このように、SNSのメッセージやメールにURLを送信することで商品に引き換えられるキャンペーン方法を、デジタルギフトと呼びます。

オンラインと親和性が高く、ノベルティの配送費用や人件費が不要のために、大幅なコスト削減を実現します。

3-2. 課題と要件定義

開発前の課題を整理すると、まずノベルティの発送業務に手間がかかることがありました。また、棚卸しの総計から費用対効果を測定していましたが、時間がかかるとともに発送数と在庫数が合わない問題が生じていました。

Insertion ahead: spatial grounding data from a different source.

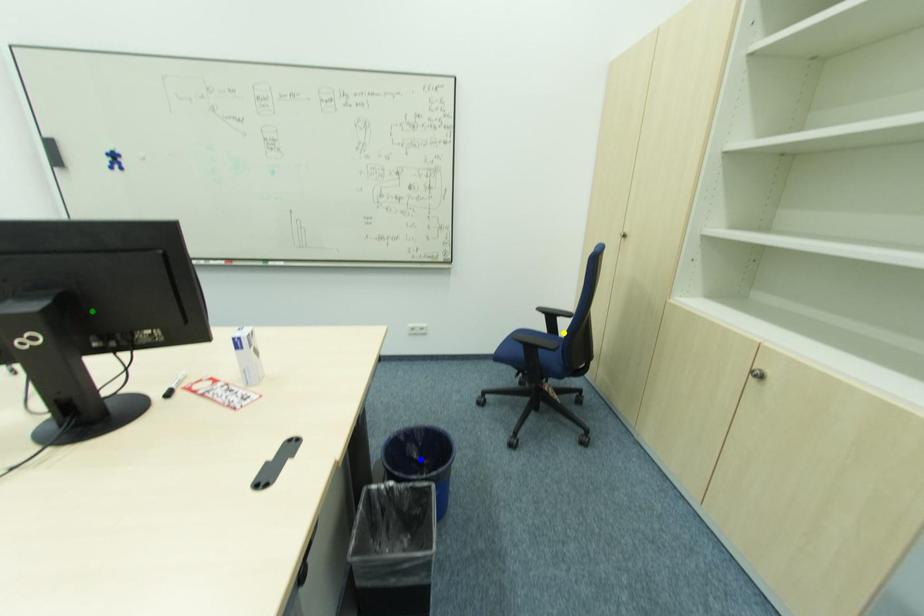 Order these from nearest to farthest:
1. yellow point
2. blue point
3. green point

yellow point → blue point → green point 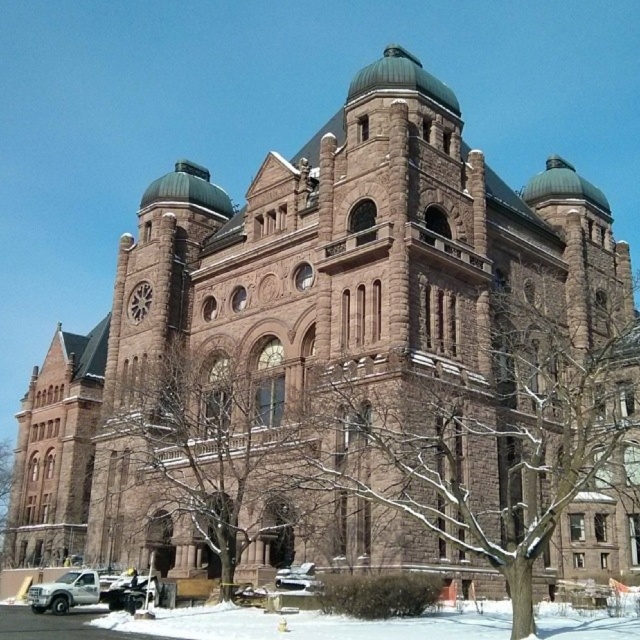 You are a pedestrian standing at the bottom of the grand historic building. You see a silver metallic truck at lower left and a silver metallic car at lower center. Which vehicle is closer to the base of the building?

The silver metallic truck at lower left is closer to the base of the building because it is located below the silver metallic car at lower center, which places it lower in the scene.

You are a delivery driver trying to park your silver metallic truck at lower left near the white powdery snow at lower center. Can you park the truck so that it is directly to the left of the snow?

Yes, since the white powdery snow at lower center is already to the right of the silver metallic truck at lower left, parking the truck there would place it directly to the left of the snow. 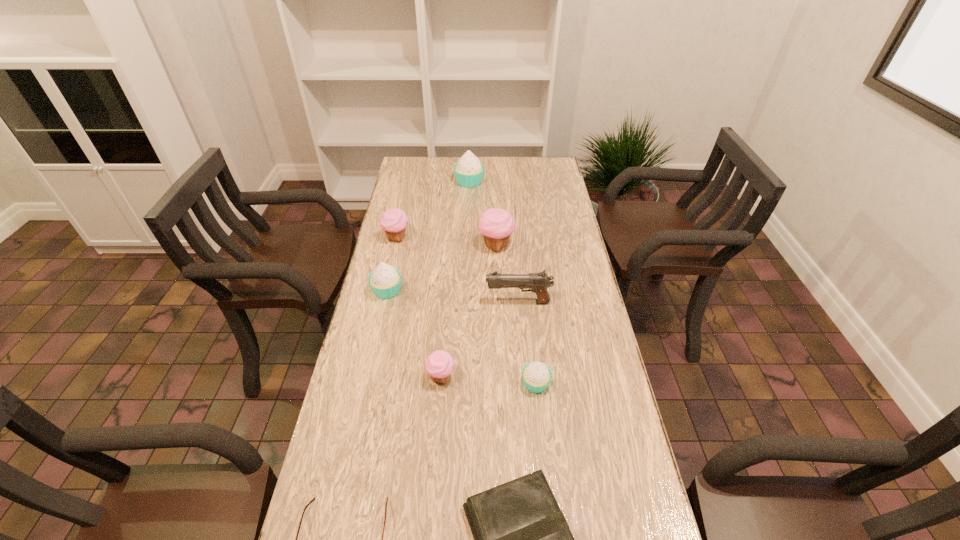 This screenshot has width=960, height=540. Identify the location of the second pink cupcake from left to right. (440, 364).

The width and height of the screenshot is (960, 540). I want to click on blank space located on the back of the biggest pink cupcake, so click(x=493, y=185).

At what (x,y) coordinates should I click in order to perform the action: click on vacant space positioned on the right of the farthest cupcake. Please return your answer as a coordinate pair (x, y). Looking at the image, I should click on (548, 182).

At what (x,y) coordinates should I click in order to perform the action: click on blank space located in the direction the gray gun is aimed. Please return your answer as a coordinate pair (x, y). Image resolution: width=960 pixels, height=540 pixels. Looking at the image, I should click on (454, 302).

Locate an element on the screen. The height and width of the screenshot is (540, 960). blank space located in the direction the gray gun is aimed is located at coordinates (442, 302).

Locate an element on the screen. blank area located in the direction the gray gun is aimed is located at coordinates click(x=389, y=302).

Locate an element on the screen. The image size is (960, 540). vacant position located on the right of the fourth farthest cupcake is located at coordinates click(470, 290).

I want to click on blank space located on the back of the leftmost pink cupcake, so click(408, 188).

What are the coordinates of `vacant space situated on the back of the rightmost white cupcake` in the screenshot? It's located at (528, 312).

Identify the location of free spot located on the front of the smallest pink cupcake. (437, 431). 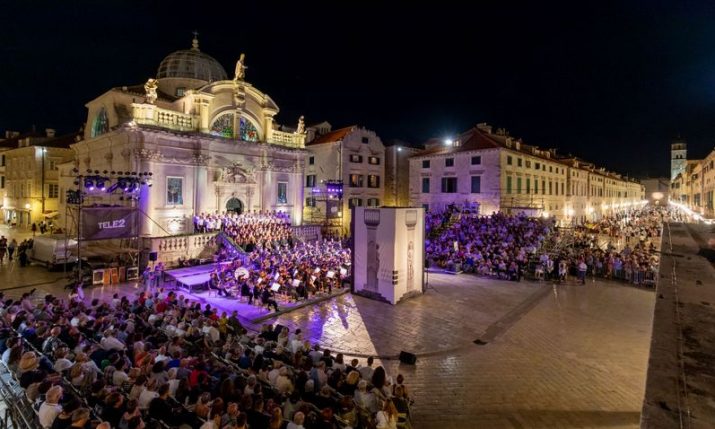 This screenshot has height=429, width=715. In order to click on statue in this screenshot , I will do `click(240, 72)`, `click(151, 97)`, `click(299, 126)`. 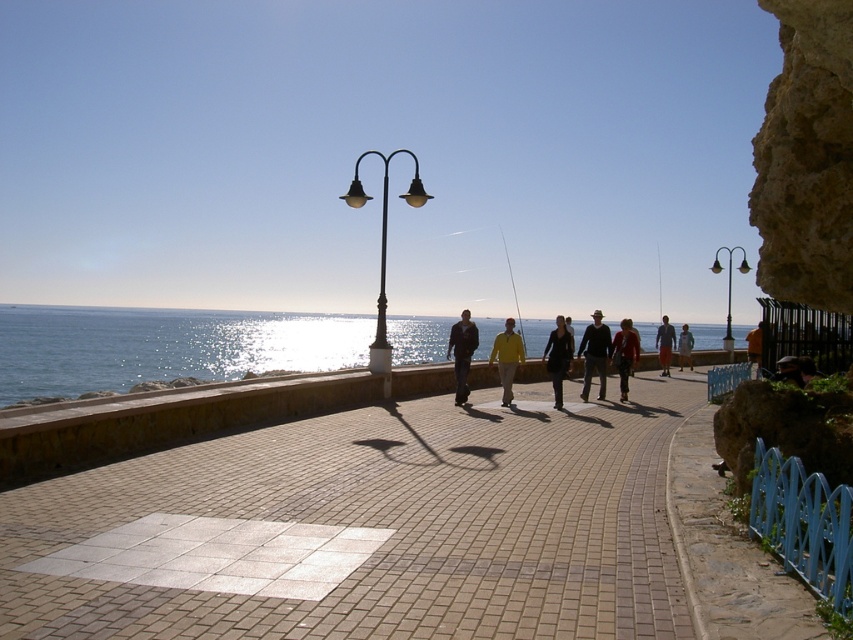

一方、デジタルギフトでは、販促費用を1件あたり100円に抑えられます。ランディングページの訪問や成約の行動を追跡し、結果のログは店舗や地域で集計して分析が可能になるため、費用対効果の測定では精度をあげながら効率化できます。

デジタルギフト発行システムの開発にあたって、Webシステムの同時アクセス数としては1,000件/秒、ギフトページには1,000件/秒と定めました、

セキュリティ要件として、地域別のIP、営業時間内のアクセス、端末、ギフト交換の数量と金額で制限することにしました。さらに管理機能として、クライアント、複数の店舗を統括する代理店、店舗、マネージャー、ユーザーなど役割による権限を設定しました。

3-3. システム構築のポイントと効果

インターネットゲートウェイに対して、デジタルギフト用のランディングページおよびデジタルギフト発行のWebサイトのコンテンツの2箇所にロードバランサーを設置、それぞれオートスケーリングでEC2のインスタンスを制御しています。


ランディングページ、デジタルギフト発行のWebサイトともに制御のポリシーを定め、Amazon CloudWatchによって自動的にアラートを発行、不正を監視します。

デジタルギフトサービスにおける負荷分散(ONETECH)
デジタルギフトサービスにおける負荷分散 (ONETECH)

効果としては広告代理店、販売代理店、販売店それぞれの業務効率化に貢献しました。システムを拡張するアイディアも生まれています。

4. おわりに

利用者に遅延や障害がない高可用性の環境提供をめざすことは、同時にサービスの提供者そして管理者の負荷軽減にもつながります。DevOpsの考え方を基盤に、開発と運用保守を連携を検討することも大切です。

AWSのベストプラクティスから負荷分散のシステムを構築しましたが、同様の仕組みはポイント管理システムなどに応用できます。